La presencia china ha levantado suspicacias entre las potencias occidentales que asisten con cierta impotencia a la creciente y sigilosa influencia de los intereses chinos en el continente, eclipsando su labor previa y marginándolas del nuevo eje geoestratégico que el gigante asiático está levantando en la región.

“La cooperación China-África debe proporcionar a los respectivos pueblos beneficios tangibles y logros que puedan verse y notarse”, declaró Xi Jinping en la apertura del Foro, al tiempo que lanzó un mensaje contra quienes ven el activismo inversor chino como una nueva versión colonialista. “La inversión de China en África no viene con condiciones políticas, y no interferiremos en la política interna de los países, ni exigiremos demandas que la gente piense que son difíciles de cumplir”. Pekín no oculta su voluntad de desempeñar mayores responsabilidades: aportaremos ayuda militar a la Unión Africana, apoyaremos a los países de la región del Sahel y de los golfos de Adén y Guinea para que mantengan la seguridad y combatan el terrorismo en esas áreas”, afirmó el Jefe del Estado chino. El gigante asiático dispone de una base militar en Yibuti, el Cuerno de África, y es el miembro del Consejo de Seguridad de la ONU con más tropas de paz desplegadas y mayor número de misiones diplomáticas en la región.

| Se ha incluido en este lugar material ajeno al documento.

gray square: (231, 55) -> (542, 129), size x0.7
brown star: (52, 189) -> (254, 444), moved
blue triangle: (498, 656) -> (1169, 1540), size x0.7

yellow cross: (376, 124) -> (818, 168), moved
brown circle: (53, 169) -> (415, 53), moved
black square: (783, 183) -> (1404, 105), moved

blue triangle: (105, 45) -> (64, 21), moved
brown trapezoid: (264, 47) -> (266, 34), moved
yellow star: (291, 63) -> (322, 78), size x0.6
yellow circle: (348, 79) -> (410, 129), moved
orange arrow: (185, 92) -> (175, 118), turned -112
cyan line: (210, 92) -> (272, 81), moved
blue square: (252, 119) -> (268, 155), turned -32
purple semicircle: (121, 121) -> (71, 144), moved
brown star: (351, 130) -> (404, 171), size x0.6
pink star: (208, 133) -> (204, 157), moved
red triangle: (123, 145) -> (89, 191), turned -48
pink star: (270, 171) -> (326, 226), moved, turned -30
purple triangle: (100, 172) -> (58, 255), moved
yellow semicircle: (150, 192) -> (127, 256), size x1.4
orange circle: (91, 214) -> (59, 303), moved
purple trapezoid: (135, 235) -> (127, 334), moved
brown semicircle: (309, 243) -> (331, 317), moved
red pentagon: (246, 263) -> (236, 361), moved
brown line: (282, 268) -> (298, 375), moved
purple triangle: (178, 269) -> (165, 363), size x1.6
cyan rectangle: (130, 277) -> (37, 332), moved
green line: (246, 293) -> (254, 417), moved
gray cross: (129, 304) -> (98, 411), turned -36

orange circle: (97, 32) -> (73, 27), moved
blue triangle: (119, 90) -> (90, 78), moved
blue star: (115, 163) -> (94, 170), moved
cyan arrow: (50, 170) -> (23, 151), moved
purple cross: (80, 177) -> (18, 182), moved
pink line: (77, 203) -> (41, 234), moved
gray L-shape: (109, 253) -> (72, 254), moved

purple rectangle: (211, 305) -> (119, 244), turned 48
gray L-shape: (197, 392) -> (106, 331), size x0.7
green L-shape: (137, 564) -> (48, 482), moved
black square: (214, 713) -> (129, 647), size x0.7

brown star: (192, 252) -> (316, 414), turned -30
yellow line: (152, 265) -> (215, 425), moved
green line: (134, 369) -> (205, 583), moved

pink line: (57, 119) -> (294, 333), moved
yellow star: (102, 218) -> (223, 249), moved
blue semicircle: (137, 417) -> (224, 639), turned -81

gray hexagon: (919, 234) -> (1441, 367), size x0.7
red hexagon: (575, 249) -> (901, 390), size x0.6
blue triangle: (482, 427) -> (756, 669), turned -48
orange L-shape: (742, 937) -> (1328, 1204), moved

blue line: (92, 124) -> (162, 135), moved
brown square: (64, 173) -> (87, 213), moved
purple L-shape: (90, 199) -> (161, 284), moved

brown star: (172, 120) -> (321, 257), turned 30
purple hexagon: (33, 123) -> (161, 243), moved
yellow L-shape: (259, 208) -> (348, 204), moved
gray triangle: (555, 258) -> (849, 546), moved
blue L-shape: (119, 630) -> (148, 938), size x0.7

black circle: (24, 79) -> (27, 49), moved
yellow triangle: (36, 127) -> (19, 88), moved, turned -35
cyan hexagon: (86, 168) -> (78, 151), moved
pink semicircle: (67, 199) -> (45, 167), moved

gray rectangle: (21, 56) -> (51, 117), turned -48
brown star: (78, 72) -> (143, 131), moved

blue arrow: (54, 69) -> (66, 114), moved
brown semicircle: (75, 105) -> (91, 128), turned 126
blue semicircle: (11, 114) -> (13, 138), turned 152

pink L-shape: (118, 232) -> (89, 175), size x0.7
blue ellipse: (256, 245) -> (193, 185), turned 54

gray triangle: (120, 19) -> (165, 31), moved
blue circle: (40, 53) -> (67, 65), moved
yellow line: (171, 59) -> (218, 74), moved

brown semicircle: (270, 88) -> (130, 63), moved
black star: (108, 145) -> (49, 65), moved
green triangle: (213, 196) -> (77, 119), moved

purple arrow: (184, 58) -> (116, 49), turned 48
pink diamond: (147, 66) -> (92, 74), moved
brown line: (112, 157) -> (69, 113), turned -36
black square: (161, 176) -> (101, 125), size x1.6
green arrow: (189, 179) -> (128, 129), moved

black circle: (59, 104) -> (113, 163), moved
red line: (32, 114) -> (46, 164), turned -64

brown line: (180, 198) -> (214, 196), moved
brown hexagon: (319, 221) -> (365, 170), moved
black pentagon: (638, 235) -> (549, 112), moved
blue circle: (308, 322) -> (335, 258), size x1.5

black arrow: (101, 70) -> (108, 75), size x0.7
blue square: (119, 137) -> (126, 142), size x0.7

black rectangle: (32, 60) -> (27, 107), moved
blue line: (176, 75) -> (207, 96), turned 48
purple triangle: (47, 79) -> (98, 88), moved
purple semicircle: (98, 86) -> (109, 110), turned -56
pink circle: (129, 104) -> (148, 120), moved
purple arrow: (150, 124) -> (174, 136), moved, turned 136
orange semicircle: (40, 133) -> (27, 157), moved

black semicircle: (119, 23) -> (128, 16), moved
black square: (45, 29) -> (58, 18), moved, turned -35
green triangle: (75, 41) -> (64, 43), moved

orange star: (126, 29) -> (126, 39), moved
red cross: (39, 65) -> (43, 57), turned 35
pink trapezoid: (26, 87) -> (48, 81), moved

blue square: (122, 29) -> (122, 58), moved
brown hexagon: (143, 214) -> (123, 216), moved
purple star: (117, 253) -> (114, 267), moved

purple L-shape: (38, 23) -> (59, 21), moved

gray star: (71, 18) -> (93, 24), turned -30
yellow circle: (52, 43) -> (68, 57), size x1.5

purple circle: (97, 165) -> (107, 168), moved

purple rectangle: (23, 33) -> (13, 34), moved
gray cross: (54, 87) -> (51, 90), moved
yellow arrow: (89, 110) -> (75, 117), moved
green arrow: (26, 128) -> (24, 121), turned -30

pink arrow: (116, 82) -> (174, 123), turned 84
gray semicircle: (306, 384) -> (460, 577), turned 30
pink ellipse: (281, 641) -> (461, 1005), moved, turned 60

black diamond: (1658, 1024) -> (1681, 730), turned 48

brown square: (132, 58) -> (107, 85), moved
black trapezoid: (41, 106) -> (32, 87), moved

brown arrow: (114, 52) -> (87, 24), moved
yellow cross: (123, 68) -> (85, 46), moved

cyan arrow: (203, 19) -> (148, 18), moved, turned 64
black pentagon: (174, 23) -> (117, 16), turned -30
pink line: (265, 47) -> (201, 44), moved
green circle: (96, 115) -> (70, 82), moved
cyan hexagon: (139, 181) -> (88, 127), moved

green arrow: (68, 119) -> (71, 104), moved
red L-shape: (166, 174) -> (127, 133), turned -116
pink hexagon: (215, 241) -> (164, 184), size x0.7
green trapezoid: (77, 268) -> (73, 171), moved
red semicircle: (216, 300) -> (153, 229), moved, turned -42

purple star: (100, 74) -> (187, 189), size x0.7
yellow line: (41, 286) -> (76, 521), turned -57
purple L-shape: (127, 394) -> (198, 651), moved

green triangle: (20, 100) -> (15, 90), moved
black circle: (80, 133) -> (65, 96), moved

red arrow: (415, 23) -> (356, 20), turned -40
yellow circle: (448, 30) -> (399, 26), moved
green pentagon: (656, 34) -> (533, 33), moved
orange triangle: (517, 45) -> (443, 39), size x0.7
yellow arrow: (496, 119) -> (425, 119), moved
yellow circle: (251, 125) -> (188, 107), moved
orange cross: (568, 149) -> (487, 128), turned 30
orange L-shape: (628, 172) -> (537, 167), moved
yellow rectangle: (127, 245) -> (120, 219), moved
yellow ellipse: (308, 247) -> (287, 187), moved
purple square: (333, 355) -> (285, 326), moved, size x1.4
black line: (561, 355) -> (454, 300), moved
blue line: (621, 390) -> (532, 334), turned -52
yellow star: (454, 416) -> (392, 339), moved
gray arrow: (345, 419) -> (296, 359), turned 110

Sobre China desciende la sombra de sospecha de estar ejerciendo una versión actualizada del colonialismo occidental; por ejemplo: de emplear escasa mano de obra local en sus proyectos y de tener una voracidad de materias primas muy familiar en el continente. Esta política ha cosechado en poco tiempo importantes resultados: en el año 2000 el comercio entre China y África fue de apenas 10.000 millones de dólares (8.600 millones de euros) y en 2014 se multiplicó por más de 20 veces hasta los 220.000 millones de dólares (189.000 millones de euros), según cifras de la Johns Hopkins School of Advanced International Studies, en Washington. Durante ese mismo periodo la inversión directa china en África pasó de representar solo el 2% de la estadounidense al 55%. En la actualidad, China estaría aportando alrededor de una sexta parte de todos los préstamos que recibe África, de acuerdo con la Brookings Institution, un laboratorio de ideas estadounidense sin ánimo de lucro.

“Desde la perspectiva de África, aunque China entraña riesgos, aporta ventajas financieras tangibles e ingenieros. Más importante aún, presenta opciones. Esto es bien recibido por los gobiernos africanos que durante décadas han estado bloqueados por unas relaciones a menudo improductivas con donantes extranjeros que contribuían con miles de millones de dólares en ayuda, pero también, en los años ochenta y noventa llevaron el Consenso de Washington, cuyas prescripciones de liberalización económica y de reformas estructurales vieron como una ruina”, señala el diario Financial Times.